Academician Martha C. Nussbaum awarded 2021 Holberg Prize

8 Mar 2021

Professor Martha C. Nussbaum has been named the winner of the 2021 Holberg Prize, an award with a monetary value of approximately 620,000 euros. The Prize was awarded on Friday 5 March by the Holberg Prize Committee, whose members are appointed by the Norwegian Ministry of Education and Research and the University of Bergen.

Nussbaum is Professor of Law and Ethics at the University of Chicago and one of the world’s most celebrated philosophers. Nussbaum was awarded the honorary title of Foreign Academician of Science by the Academy of Finland in 2000 and has cooperated extensively with Finnish researchers over the decades.

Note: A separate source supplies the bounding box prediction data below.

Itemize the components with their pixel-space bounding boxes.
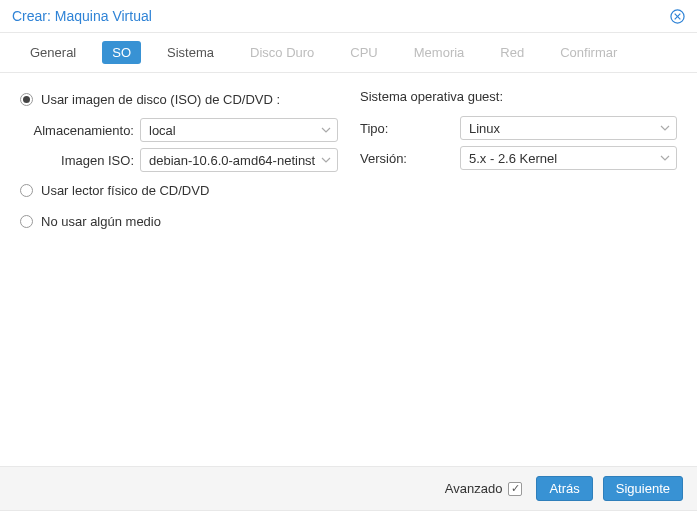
radio-none[interactable] xyxy=(20,215,33,228)
radio-use-iso-row[interactable]: Usar imagen de disco (ISO) de CD/DVD : xyxy=(20,87,338,111)
footer: Avanzado Atrás Siguiente xyxy=(0,466,697,510)
os-version-select[interactable]: 5.x - 2.6 Kernel xyxy=(460,146,677,170)
media-selection-panel: Usar imagen de disco (ISO) de CD/DVD : A… xyxy=(20,87,338,240)
dialog-title: Crear: Maquina Virtual xyxy=(12,8,152,24)
tab-confirmar[interactable]: Confirmar xyxy=(550,41,627,64)
radio-use-iso-label: Usar imagen de disco (ISO) de CD/DVD : xyxy=(41,92,280,107)
tabbar: General SO Sistema Disco Duro CPU Memori… xyxy=(0,33,697,73)
tab-red[interactable]: Red xyxy=(490,41,534,64)
tab-disco-duro[interactable]: Disco Duro xyxy=(240,41,324,64)
iso-label: Imagen ISO: xyxy=(20,153,140,168)
advanced-toggle[interactable]: Avanzado xyxy=(445,481,523,496)
dialog-window: Crear: Maquina Virtual General SO Sistem… xyxy=(0,0,697,511)
tab-general[interactable]: General xyxy=(20,41,86,64)
guest-os-panel: Sistema operativa guest: Tipo: Linux Ver… xyxy=(360,87,677,240)
os-type-select[interactable]: Linux xyxy=(460,116,677,140)
os-version-value: 5.x - 2.6 Kernel xyxy=(469,151,557,166)
content-area: Usar imagen de disco (ISO) de CD/DVD : A… xyxy=(0,73,697,466)
radio-use-iso[interactable] xyxy=(20,93,33,106)
os-version-label: Versión: xyxy=(360,151,460,166)
chevron-down-icon xyxy=(660,121,670,136)
back-button[interactable]: Atrás xyxy=(536,476,592,501)
next-button[interactable]: Siguiente xyxy=(603,476,683,501)
guest-os-title: Sistema operativa guest: xyxy=(360,87,677,104)
radio-none-label: No usar algún medio xyxy=(41,214,161,229)
radio-none-row[interactable]: No usar algún medio xyxy=(20,209,338,233)
chevron-down-icon xyxy=(660,151,670,166)
storage-label: Almacenamiento: xyxy=(20,123,140,138)
tab-sistema[interactable]: Sistema xyxy=(157,41,224,64)
tab-so[interactable]: SO xyxy=(102,41,141,64)
iso-value: debian-10.6.0-amd64-netinst.iso xyxy=(149,153,315,168)
advanced-label: Avanzado xyxy=(445,481,503,496)
radio-physical-label: Usar lector físico de CD/DVD xyxy=(41,183,209,198)
storage-select[interactable]: local xyxy=(140,118,338,142)
os-type-label: Tipo: xyxy=(360,121,460,136)
os-type-value: Linux xyxy=(469,121,500,136)
tab-cpu[interactable]: CPU xyxy=(340,41,387,64)
close-icon[interactable] xyxy=(669,8,685,24)
chevron-down-icon xyxy=(321,153,331,168)
advanced-checkbox[interactable] xyxy=(508,482,522,496)
radio-physical-row[interactable]: Usar lector físico de CD/DVD xyxy=(20,178,338,202)
tab-memoria[interactable]: Memoria xyxy=(404,41,475,64)
iso-select[interactable]: debian-10.6.0-amd64-netinst.iso xyxy=(140,148,338,172)
titlebar: Crear: Maquina Virtual xyxy=(0,0,697,33)
radio-physical[interactable] xyxy=(20,184,33,197)
chevron-down-icon xyxy=(321,123,331,138)
storage-value: local xyxy=(149,123,176,138)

Her academic career spans more than four and a half decades. Her research interests include ancient philosophy, political philosophy, the philosophy of literature, feminism, ethics and animal rights. Nussbaum has also contributed significantly to the fields of law, economics and education.

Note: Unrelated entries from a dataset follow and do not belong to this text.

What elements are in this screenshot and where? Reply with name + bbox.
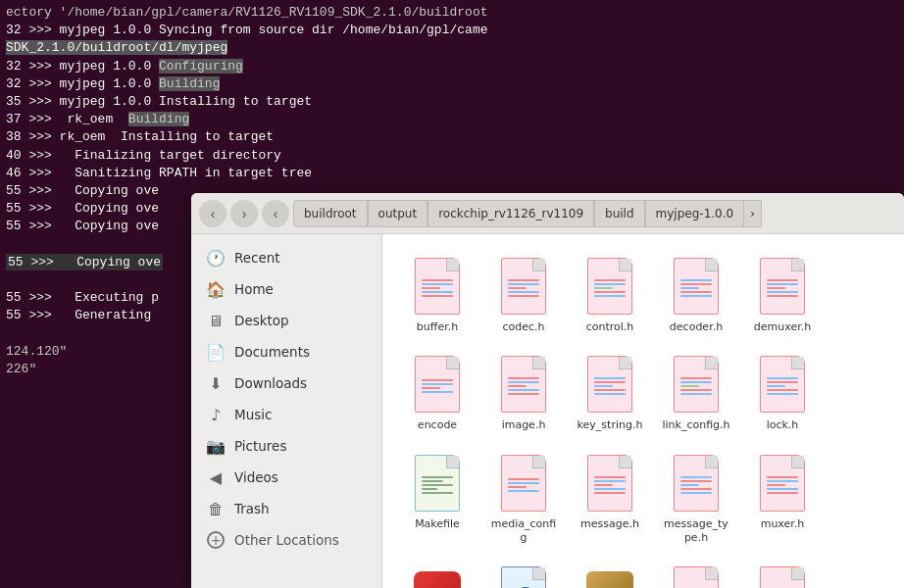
breadcrumb-output[interactable]: output: [368, 200, 428, 227]
file-item-codec-h[interactable]: codec.h: [484, 250, 563, 340]
sidebar-item-other-locations[interactable]: + Other Locations: [191, 524, 381, 556]
file-item-makefile[interactable]: Makefile: [398, 447, 477, 552]
terminal-line: ectory '/home/bian/gpl/camera/RV1126_RV1…: [6, 4, 898, 22]
file-icon-demuxer-h: [757, 256, 808, 317]
file-label: decoder.h: [670, 320, 723, 334]
file-item-lock-h[interactable]: lock.h: [743, 348, 822, 438]
file-icon-makefile: [412, 453, 463, 514]
documents-icon: 📄: [207, 343, 225, 361]
sidebar-label-desktop: Desktop: [234, 313, 289, 328]
sidebar-label-documents: Documents: [234, 344, 310, 360]
breadcrumb-rockchip[interactable]: rockchip_rv1126_rv1109: [427, 200, 594, 227]
file-icon-link-config-h: [671, 354, 722, 415]
music-icon: ♪: [207, 406, 225, 423]
file-label: lock.h: [767, 418, 799, 432]
file-item-decoder-h[interactable]: decoder.h: [657, 250, 735, 340]
file-label: Makefile: [415, 517, 460, 531]
file-icon-media-config: [498, 453, 549, 514]
file-label: message.h: [580, 517, 639, 531]
sidebar-item-documents[interactable]: 📄 Documents: [191, 336, 381, 368]
terminal-line: 37 >>> rk_oem Building: [6, 111, 898, 128]
sidebar-label-other: Other Locations: [234, 532, 339, 548]
breadcrumb-myjpeg[interactable]: myjpeg-1.0.0: [645, 200, 745, 227]
sidebar-label-pictures: Pictures: [234, 438, 286, 454]
file-item-message-h[interactable]: message.h: [571, 447, 649, 552]
parent-button[interactable]: ‹: [262, 200, 289, 227]
file-icon-buffer-h: [412, 256, 463, 317]
desktop-icon: 🖥: [207, 312, 225, 329]
file-item-rkmedia-aenc-h[interactable]: rkmedia_aenc.h: [743, 559, 822, 588]
sidebar-item-downloads[interactable]: ⬇ Downloads: [191, 368, 381, 399]
file-icon-message-type-h: [671, 453, 722, 514]
sidebar-item-recent[interactable]: 🕐 Recent: [191, 242, 381, 273]
file-icon-myjpeg-c: C: [498, 564, 549, 588]
file-item-myjpeg-c[interactable]: C myjpeg.c: [484, 559, 563, 588]
nautilus-body: 🕐 Recent 🏠 Home 🖥 Desktop 📄 Documents ⬇ …: [191, 234, 904, 588]
file-item-demuxer-h[interactable]: demuxer.h: [743, 250, 822, 340]
file-icon-decoder-h: [671, 256, 722, 317]
terminal-line: 40 >>> Finalizing target directory: [6, 147, 898, 165]
file-icon-encode: [412, 354, 463, 415]
breadcrumb-more[interactable]: ›: [744, 200, 762, 227]
sidebar-label-music: Music: [234, 407, 272, 422]
file-icon-control-h: [584, 256, 635, 317]
file-icon-myjpeg-tar: tar: [584, 564, 635, 588]
file-label: link_config.h: [662, 418, 729, 432]
sidebar-label-trash: Trash: [234, 501, 270, 516]
file-label: message_type.h: [661, 517, 731, 546]
breadcrumb-buildroot[interactable]: buildroot: [293, 200, 368, 227]
tar-icon: tar: [586, 571, 633, 588]
terminal-line: 32 >>> myjpeg 1.0.0 Building: [6, 75, 898, 93]
file-label: image.h: [502, 418, 546, 432]
file-label: key_string.h: [578, 418, 643, 432]
sidebar-item-trash[interactable]: 🗑 Trash: [191, 493, 381, 524]
file-area: buffer.h codec.h: [382, 234, 904, 588]
terminal-line: 38 >>> rk_oem Installing to target: [6, 128, 898, 146]
file-item-key-string-h[interactable]: key_string.h: [571, 348, 649, 438]
file-item-message-type-h[interactable]: message_type.h: [657, 447, 735, 552]
sidebar-item-pictures[interactable]: 📷 Pictures: [191, 430, 381, 462]
pictures-icon: 📷: [207, 437, 225, 455]
file-icon-image-h: [498, 354, 549, 415]
nautilus-header: ‹ › ‹ buildroot output rockchip_rv1126_r…: [191, 193, 904, 234]
file-item-control-h[interactable]: control.h: [571, 250, 649, 340]
file-item-muxer-h[interactable]: muxer.h: [743, 447, 822, 552]
file-item-myjpeg[interactable]: myjpeg myjpeg: [398, 559, 477, 588]
file-icon-message-h: [584, 453, 635, 514]
file-item-media-config[interactable]: media_config: [484, 447, 563, 552]
recent-icon: 🕐: [207, 249, 225, 267]
file-icon-key-string-h: [584, 354, 635, 415]
sidebar-label-videos: Videos: [234, 469, 278, 485]
file-icon-codec-h: [498, 256, 549, 317]
sidebar-item-videos[interactable]: ◀ Videos: [191, 462, 381, 493]
nautilus-window: ‹ › ‹ buildroot output rockchip_rv1126_r…: [191, 193, 904, 588]
forward-button[interactable]: ›: [230, 200, 258, 227]
file-item-rkmedia-adec-h[interactable]: rkmedia_adec.h: [657, 559, 735, 588]
videos-icon: ◀: [207, 468, 225, 486]
file-icon-myjpeg: myjpeg: [412, 564, 463, 588]
file-item-myjpeg-tar[interactable]: tar myjpe_1.0.0.t: [571, 559, 649, 588]
sidebar-label-home: Home: [234, 281, 274, 297]
terminal-line: SDK_2.1.0/buildroot/dl/myjpeg: [6, 39, 898, 57]
file-item-encode[interactable]: encode: [398, 348, 477, 438]
terminal-line: 32 >>> myjpeg 1.0.0 Syncing from source …: [6, 22, 898, 39]
file-icon-rkmedia-aenc: [757, 564, 808, 588]
file-label: demuxer.h: [754, 320, 811, 334]
downloads-icon: ⬇: [207, 374, 225, 392]
file-item-link-config-h[interactable]: link_config.h: [657, 348, 735, 438]
home-icon: 🏠: [207, 280, 225, 298]
file-item-image-h[interactable]: image.h: [484, 348, 563, 438]
file-icon-muxer-h: [757, 453, 808, 514]
file-item-buffer-h[interactable]: buffer.h: [398, 250, 477, 340]
file-label: control.h: [586, 320, 634, 334]
breadcrumb-build[interactable]: build: [594, 200, 645, 227]
sidebar-item-music[interactable]: ♪ Music: [191, 399, 381, 430]
file-label: muxer.h: [761, 517, 805, 531]
sidebar: 🕐 Recent 🏠 Home 🖥 Desktop 📄 Documents ⬇ …: [191, 234, 382, 588]
sidebar-item-home[interactable]: 🏠 Home: [191, 273, 381, 305]
breadcrumb: buildroot output rockchip_rv1126_rv1109 …: [293, 199, 896, 228]
terminal-line: 35 >>> myjpeg 1.0.0 Installing to target: [6, 93, 898, 111]
back-button[interactable]: ‹: [199, 200, 226, 227]
file-label: encode: [418, 418, 457, 432]
sidebar-item-desktop[interactable]: 🖥 Desktop: [191, 305, 381, 336]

The Holberg Prize is one of the largest international awards awarded annually to a scholar who has made outstanding contributions to research in the humanities, social science, law or theology.

Nils Klim Prize for outstanding young scholar awarded to Assistant Professor Daria Gritsenko

The recipient of the Nils Klim Prize was announced on the same day as the Holberg Prize. The 2021 Nils Klim Prize was awarded to Daria Gritsenko, Assistant Professor at the University of Helsinki. It is awarded annually to an outstanding young scholar under the age of 35 who has excelled in one of the research areas covered by the Holberg Prize.

Gritsenko is an assistant professor in Russian Big Data Methodology at the Faculty of Arts at the University of Helsinki. She is affiliated with the Aleksanteri Institute and the Helsinki Institute of Sustainability Science (HELSUS) and also has research experience from the University of Turku.

Gritsenko’s research combines research methods in data science with political science and societal research. Among other things, Gritsenko is a co-founder of Digital Russia Studies, a scholarly network exploring the development and advancement of qualitative and quantitative interfaces in Russian and Eurasian studies.